Task: From the line with "Mietangebote" to the line with "y aperitivos", output every line below exactly, both ends included. Skip the pictures.

Page images and extracted text:
════
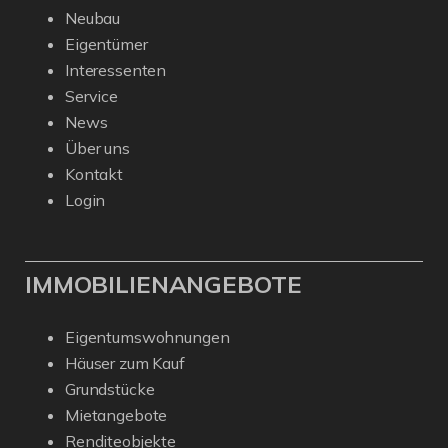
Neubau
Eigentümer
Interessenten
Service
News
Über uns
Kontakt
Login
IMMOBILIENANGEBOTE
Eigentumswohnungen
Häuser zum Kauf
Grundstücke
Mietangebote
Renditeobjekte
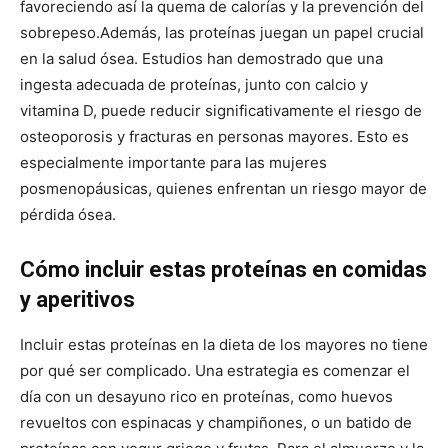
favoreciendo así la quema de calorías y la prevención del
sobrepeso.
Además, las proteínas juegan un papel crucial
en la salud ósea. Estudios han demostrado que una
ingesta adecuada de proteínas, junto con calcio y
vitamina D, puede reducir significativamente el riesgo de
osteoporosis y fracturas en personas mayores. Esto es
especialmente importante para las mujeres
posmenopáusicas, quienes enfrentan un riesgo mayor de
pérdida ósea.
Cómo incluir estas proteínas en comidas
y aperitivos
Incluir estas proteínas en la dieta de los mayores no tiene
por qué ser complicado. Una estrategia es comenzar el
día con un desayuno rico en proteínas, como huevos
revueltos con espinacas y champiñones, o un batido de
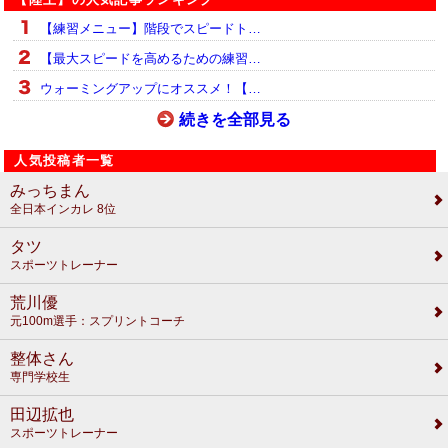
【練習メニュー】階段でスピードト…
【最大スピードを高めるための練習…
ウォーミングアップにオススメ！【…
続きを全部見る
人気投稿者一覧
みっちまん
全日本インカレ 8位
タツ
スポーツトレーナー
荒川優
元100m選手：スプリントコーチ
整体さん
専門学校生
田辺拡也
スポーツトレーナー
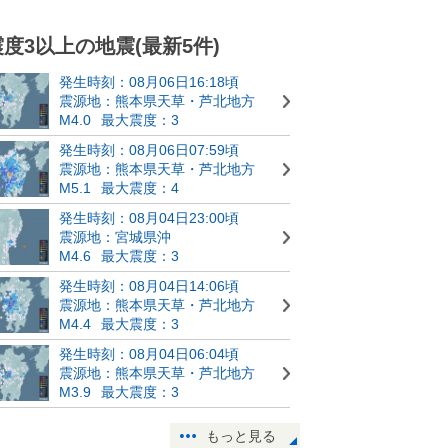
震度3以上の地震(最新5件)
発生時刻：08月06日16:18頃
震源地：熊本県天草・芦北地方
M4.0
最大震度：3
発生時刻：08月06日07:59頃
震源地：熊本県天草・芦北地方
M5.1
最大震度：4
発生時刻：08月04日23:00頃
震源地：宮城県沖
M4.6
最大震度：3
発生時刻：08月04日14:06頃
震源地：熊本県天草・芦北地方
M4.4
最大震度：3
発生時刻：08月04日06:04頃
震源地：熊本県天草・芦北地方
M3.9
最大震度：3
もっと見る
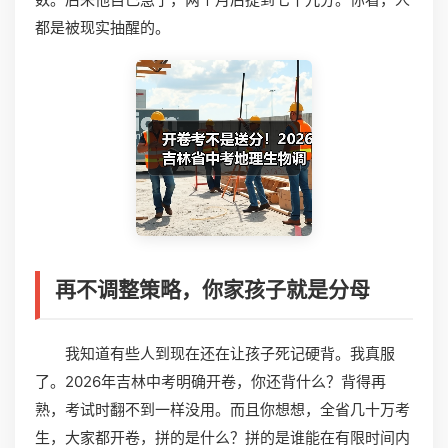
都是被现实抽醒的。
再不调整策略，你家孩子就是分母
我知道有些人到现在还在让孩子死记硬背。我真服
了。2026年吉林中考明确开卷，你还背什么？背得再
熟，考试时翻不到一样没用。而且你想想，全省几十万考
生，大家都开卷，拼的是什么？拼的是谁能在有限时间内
════
Result of this exercise:
Mietangebote
Renditeobjekte
favoreciendo así la quema de calorías y la prevención del
sobrepeso.
Además, las proteínas juegan un papel crucial
en la salud ósea. Estudios han demostrado que una
ingesta adecuada de proteínas, junto con calcio y
vitamina D, puede reducir significativamente el riesgo de
osteoporosis y fracturas en personas mayores. Esto es
especialmente importante para las mujeres
posmenopáusicas, quienes enfrentan un riesgo mayor de
pérdida ósea.
Cómo incluir estas proteínas en comidas
y aperitivos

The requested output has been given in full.